• TASK:
Omit all pictures. Quote the lines from the one with "Белый / серый" through the end of the listing below, exactly as they appear.

PROVIDED DATA Block Start

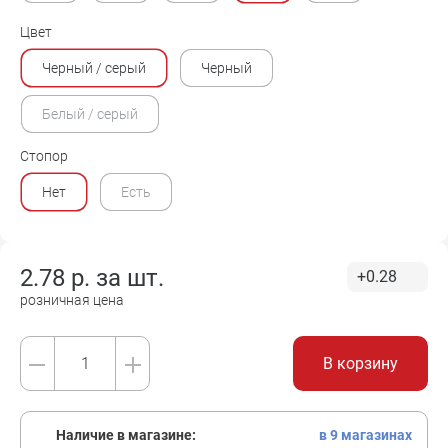
Цвет
Черный / серый
Черный
Белый / серый
Стопор
Нет
Есть
2.78
р. за
шт.
+0.28
розничная цена
В корзину
Наличие в магазине:
в 9 магазинах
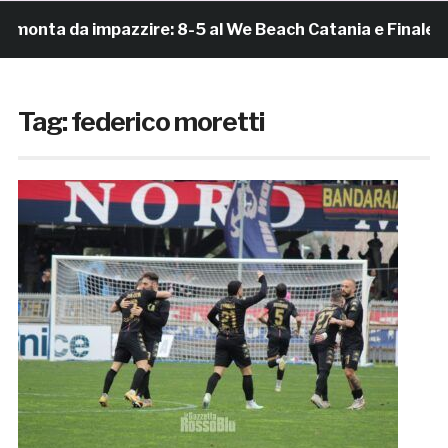
 da impazzire: 8-5 al We Beach Catania e Finale Scudett
Tag:
federico moretti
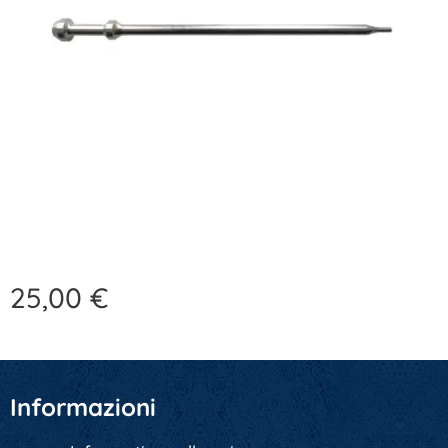
25,00
€
Informazioni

PROVIDED DATA Block End

• ANSWER FOR THE TASK:
Белый / серый
Стопор
Нет
Есть
2.78
р. за
шт.
+0.28
розничная цена
В корзину
Наличие в магазине:
в 9 магазинах
 da impazzire: 8-5 al We Beach Catania e Finale Scudett
Tag:
federico moretti
25,00
€
Informazioni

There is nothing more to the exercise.